And it couldn’t be a dorm. I was lost enough socially as it is. I’d have drowned in a dorm.

Thank the Lord, again, for the miracle that was and is Delta Sigma Phi.

By the end of July 1982, I was a Delta Sig pledge. Yes, they called us “pledges” back then. We weren’t “new member candidates” or “new members.”  We were pledges, plebes…or worse. And it was the most awesome thing on Earth.

Delta Sig gave this self-confessed social outcast (some things haven’t changed much in the 35 years since, come to think of it) a place I could call home. Delta Sig gave me an instant set of brothers – black, white, gay, straight, drunk, sober, intelligent, less so….

You get the picture.

And 35 years later, Delta Sig is still giving me gifts I can never hope to repay – though I’ll keep chasing that elusive ideal of paying back all that Delta Sig has given me until the day I die.

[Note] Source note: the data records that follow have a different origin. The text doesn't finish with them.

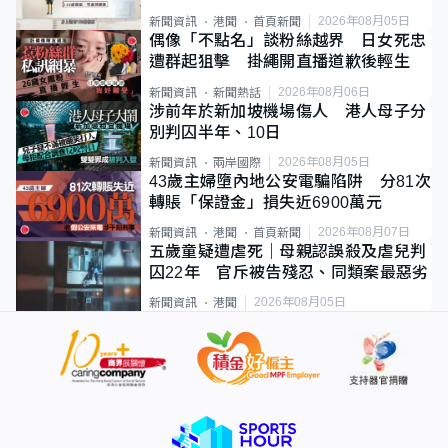
類案最惡劣
2026年08月05日
新聞資訊
港聞
首頁新聞
偶像「不點名」談粉絲越界 日女死忠
遭群起狙擊 掛繩開直播道歉後輕生
2026年08月06日
新聞資訊
新聞熱話
涉前年於新加坡機場傷人 港人母子分
別判囚半年、10日
2026年08月05日
新聞資訊
兩岸國際
43歲主婦墮內地公安電騙陷阱 分81次
轉賬「保證金」損失近6900萬元
2026年08月07日
新聞資訊
港聞
首頁新聞
五歲童疑遭虐死｜母親認誤殺及虐兒判
囚22年 官斥被告殘忍、同類案最惡劣
2026年08月05日
新聞資訊
港聞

Early next month, I’ll attend my FIRST Delta Sigma Phi National Convention.

Those of you who are Delta Sigs are probably awfully confused right about now. Yes, it’s true: someone who LOVES his fraternity with all of his heart, all of his soul, and would do just about anything for a handful of men who have become MORE than brothers to me HAS NEVER attended the largest celebration his fraternity throws for itself.

And that’s another reason I love Delta Sig: the idea that I can simply “be me” without having to answer a ton of questions.

The first few conventions I missed (as I remember it, anyway) were because I simply had given too much of my life to coaching baseball. National conventions were during the summer months, and I was not doing ANYTHING that took me off of a baseball diamond.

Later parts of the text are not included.